• [Activity] Your answer should be the lines below from the one with "August 2020" to the one with "Once your org", both included, given again exactly and with nothing added.

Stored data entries

-------------------------

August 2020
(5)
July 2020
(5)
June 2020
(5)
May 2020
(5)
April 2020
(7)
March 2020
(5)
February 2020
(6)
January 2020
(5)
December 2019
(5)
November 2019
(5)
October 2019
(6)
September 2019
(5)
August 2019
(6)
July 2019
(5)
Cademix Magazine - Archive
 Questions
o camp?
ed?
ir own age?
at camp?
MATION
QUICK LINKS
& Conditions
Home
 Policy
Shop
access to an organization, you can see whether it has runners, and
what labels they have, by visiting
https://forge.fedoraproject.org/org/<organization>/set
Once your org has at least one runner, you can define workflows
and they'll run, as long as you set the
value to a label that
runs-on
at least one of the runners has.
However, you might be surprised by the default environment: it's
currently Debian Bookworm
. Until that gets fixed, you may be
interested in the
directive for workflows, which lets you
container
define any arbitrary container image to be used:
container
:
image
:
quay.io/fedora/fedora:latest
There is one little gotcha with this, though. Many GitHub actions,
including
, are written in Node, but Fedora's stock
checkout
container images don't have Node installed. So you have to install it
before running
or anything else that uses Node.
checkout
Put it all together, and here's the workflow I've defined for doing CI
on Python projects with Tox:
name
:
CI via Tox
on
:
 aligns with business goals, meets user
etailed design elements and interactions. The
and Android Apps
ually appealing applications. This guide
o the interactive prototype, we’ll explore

-------------------------

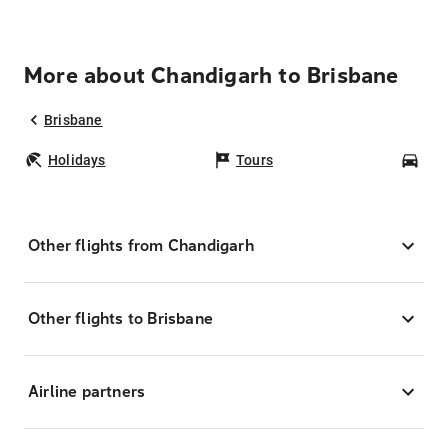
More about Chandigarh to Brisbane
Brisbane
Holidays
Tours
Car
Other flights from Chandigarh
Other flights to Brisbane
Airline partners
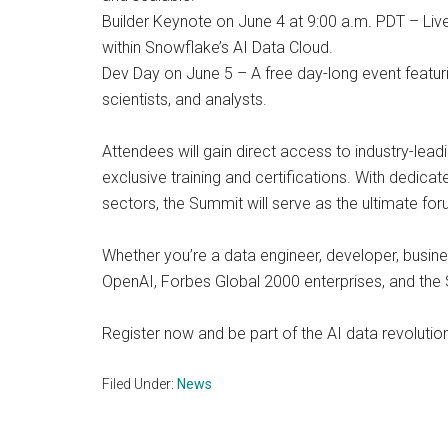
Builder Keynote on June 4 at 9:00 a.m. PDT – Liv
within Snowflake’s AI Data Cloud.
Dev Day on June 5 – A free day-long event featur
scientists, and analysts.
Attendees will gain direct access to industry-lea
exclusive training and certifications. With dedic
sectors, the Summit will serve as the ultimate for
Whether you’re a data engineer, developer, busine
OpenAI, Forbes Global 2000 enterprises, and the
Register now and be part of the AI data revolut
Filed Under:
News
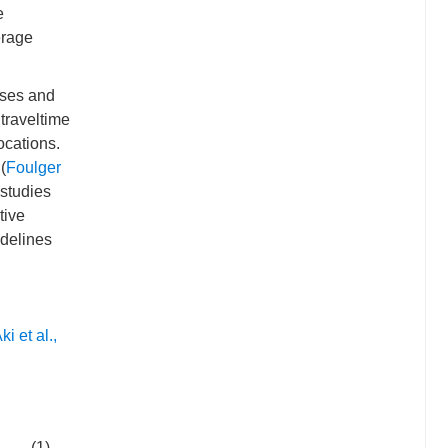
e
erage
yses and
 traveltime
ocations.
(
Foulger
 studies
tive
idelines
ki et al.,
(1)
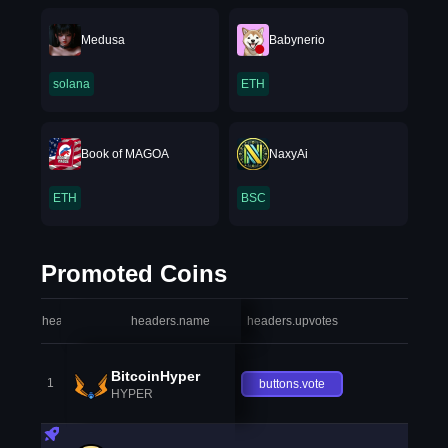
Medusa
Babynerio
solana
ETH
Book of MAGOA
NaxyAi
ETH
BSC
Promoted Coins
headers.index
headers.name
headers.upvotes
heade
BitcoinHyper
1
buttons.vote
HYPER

-------------------------

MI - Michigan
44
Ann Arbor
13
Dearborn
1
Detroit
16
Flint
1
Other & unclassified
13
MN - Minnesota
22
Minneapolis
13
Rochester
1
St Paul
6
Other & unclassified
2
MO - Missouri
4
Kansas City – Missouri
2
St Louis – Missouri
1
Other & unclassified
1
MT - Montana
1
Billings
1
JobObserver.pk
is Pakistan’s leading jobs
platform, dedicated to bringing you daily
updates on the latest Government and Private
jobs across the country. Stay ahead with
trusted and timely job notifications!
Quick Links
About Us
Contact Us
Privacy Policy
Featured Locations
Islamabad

-------------------------

• [Answer for this exercise]
August 2020
(5)
July 2020
(5)
June 2020
(5)
May 2020
(5)
April 2020
(7)
March 2020
(5)
February 2020
(6)
January 2020
(5)
December 2019
(5)
November 2019
(5)
October 2019
(6)
September 2019
(5)
August 2019
(6)
July 2019
(5)
Cademix Magazine - Archive
 Questions
o camp?
ed?
ir own age?
at camp?
MATION
QUICK LINKS
& Conditions
Home
 Policy
Shop
access to an organization, you can see whether it has runners, and
what labels they have, by visiting
https://forge.fedoraproject.org/org/<organization>/set
Once your org has at least one runner, you can define workflows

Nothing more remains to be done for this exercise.